→ **Dataset records**:

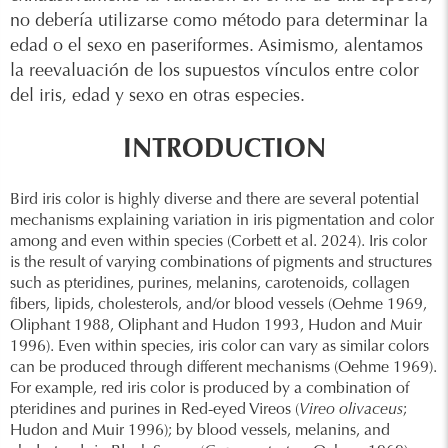
no debería utilizarse como método para determinar la
edad o el sexo en paseriformes. Asimismo, alentamos
la reevaluación de los supuestos vínculos entre color
del iris, edad y sexo en otras especies.
INTRODUCTION
Bird iris color is highly diverse and there are several potential
mechanisms explaining variation in iris pigmentation and color
among and even within species (Corbett et al. 2024). Iris color
is the result of varying combinations of pigments and structures
such as pteridines, purines, melanins, carotenoids, collagen
fibers, lipids, cholesterols, and/or blood vessels (Oehme 1969,
Oliphant 1988, Oliphant and Hudon 1993, Hudon and Muir
1996). Even within species, iris color can vary as similar colors
can be produced through different mechanisms (Oehme 1969).
For example, red iris color is produced by a combination of
pteridines and purines in Red-eyed Vireos (
Vireo olivaceus
;
Hudon and Muir 1996); by blood vessels, melanins, and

→ **TASK TO COMPLETE**: Your task is to restate, word for word, only those lines above that fall between the line holding "among and even" and the line holding "fibers, lipids, cholesterols, and/or", inclusive.

→ **OUTPUT FOR THIS EXERCISE**:
among and even within species (Corbett et al. 2024). Iris color
is the result of varying combinations of pigments and structures
such as pteridines, purines, melanins, carotenoids, collagen
fibers, lipids, cholesterols, and/or blood vessels (Oehme 1969,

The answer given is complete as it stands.